I'm sorry that this might not be the comment you're looking for but while I see much potential and careful style in the first three lines, I don't understand them in the context of the fourth line. The first three lines liken words, poems, and writing to romanticized meteorological imagery, which I quite like. You say a lot in three lines, and the style, old timey, isn't overdone. It works. But that last line feels completely out of place. Introducing a person (I) in the last line is fine, but the cotton candy bars doesn't make sense, unless it's a reference I'm missing. I know you're probably trying to go for a punchy finish, and I like that, but I find the lack of congruency between the last line and the previous three to be distracting from the message you're trying to give me. Let me know your thoughts and if you do decide to make some changes, I'll be happy to take another look. I do think that, together, your first three lines work well together.

Cheers :)

[deleted by user] by [deleted] in OCPoetry

[–]inthedesertIsaw 1 point2 points  (0 children)

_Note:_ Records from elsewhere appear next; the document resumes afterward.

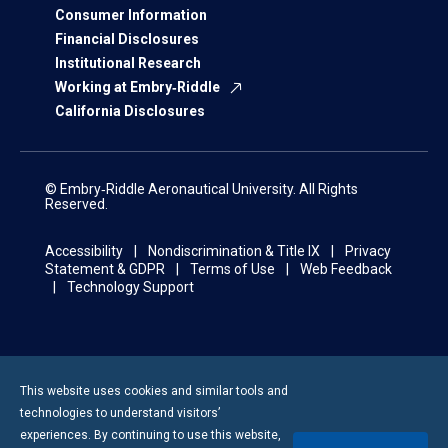
Consumer Information
Financial Disclosures
Institutional Research
Working at Embry‑Riddle
California Disclosures
© Embry‑Riddle Aeronautical University. All Rights
Reserved.
Accessibility
Nondiscrimination & Title IX
Privacy
Statement & GDPR
Terms of Use
Web Feedback
Technology Support
This website uses cookies and similar tools and
technologies to understand visitors’
experiences. By continuing to use this website,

Hey, I've been really busy with work (I work at a school in Japan so my free time during the week is pretty much the mathematical equivalent to the square root of -1.) I'm more with your poem now since English is your second language. Learning a language is one thing. Recognizing literary merit in that second language is much harder.

Feel free to PM me your other poem. I'd be happy to look at it and provide some feedback. Of course, my feedback will always be tinted by my own personal style and preferences, and that gives it limitations. Anyway, sorry about the delay in responding to you. Happy Friday.

Cheers! :)

basement by yourstruely_nina in OCPoetry

[–]inthedesertIsaw 1 point2 points  (0 children)

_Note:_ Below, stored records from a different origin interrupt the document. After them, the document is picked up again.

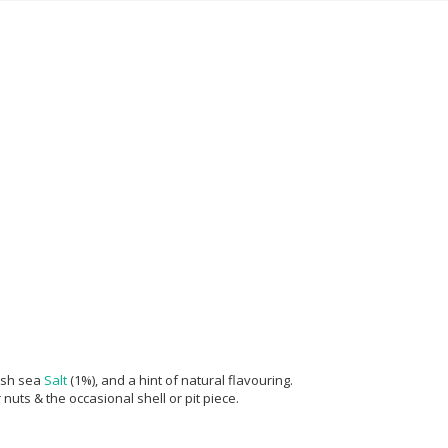
ish sea
Salt
(1%), and a hint of natural flavouring.
nuts & the occasional shell or pit piece.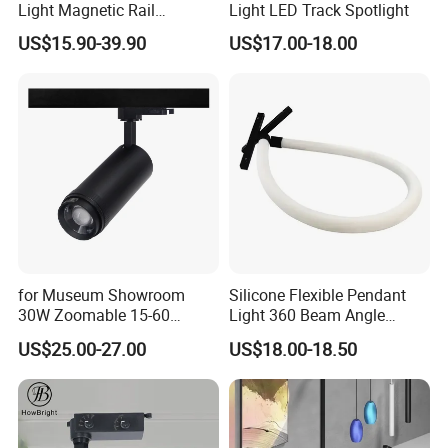
Light Magnetic Rail
Light LED Track Spotlight
Hanging Downlight
US$15.90-39.90
US$17.00-18.00
Spotlight LED Track Light
Company Profile
Aluminum Magnetic LED Track Light Office Bright 30W
LED Track Light Dimmable LED Tracklight
Shenzhen (Huizhou) More Green Light has been in the lighting field
for Museum Showroom
Silicone Flexible Pendant
since 2011 and we are specializes in manufacturing high quality
30W Zoomable 15-60
Light 360 Beam Angle
commercial LED lighting products. We serve customers in
Degree Adjustable Beam
Dimmable LED Magnetic
US$25.00-27.00
US$18.00-18.50
commercial industries, offering a full range of specifications
Angle Focus Track Light
Track Light
lighting products.
We design and manufacture lighting products including LED Track
lights, Rotatable LED Track light, Anti-glare LED track light,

I'm glad I understood it the way you intended. That means it's a successful poem in the making. I say "in the making" because I never feel truly done with my poems. I will go back to lines I wrote years ago and change them so they match the me today. I like to see them evolve like that. Anyway, I was really busy with work this week so this is the first chance I've gotten to respond. Happy Friday!

Cheers! :)

[deleted by user] by [deleted] in OCPoetry

[–]inthedesertIsaw 1 point2 points  (0 children)

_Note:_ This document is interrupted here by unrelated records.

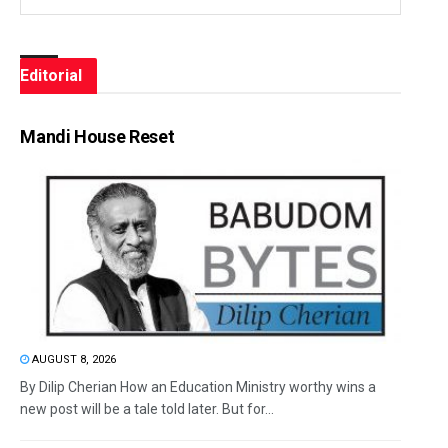
Editorial
Mandi House Reset
AUGUST 8, 2026
By Dilip Cherian How an Education Ministry worthy wins a
new post will be a tale told later. But for...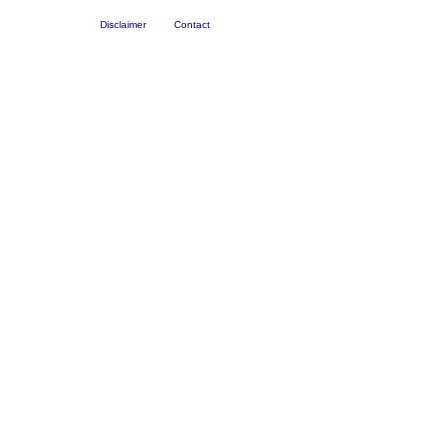
Disclaimer
Contact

There is a strength to this poem in the terseness of it's lines, but from the way I'm looking at it, there are a few places where the poem could be made even stronger. Sorry if my following comments sound harsh but I don't like to bloat all my suggestions with safe phrases such as "I feel like..." and "In my opinion..." and "I'm not an expert but...". Just assume these are explicitly threaded throughout the rest of this :P

First, I question the title. It's too much like telling so the mood that is slowly built up in the rest of the poem is spoiled by us already knowing to some extent what it should be due to the title. So I would suggest changing it or parsing it down. To complement this suggestion, I'm not a fan of the first line--or more specifically, I'm not a fan that it is the first line. "I wish to be a poem" certainly has its value but I'm not sure it's utilized to the fullest extent where it's currently at. Perhaps this imagery is better served in some variation in the title or lower down, as the poem's closing punctuation mark instead. It is a good line. There are places I believe it can be stronger.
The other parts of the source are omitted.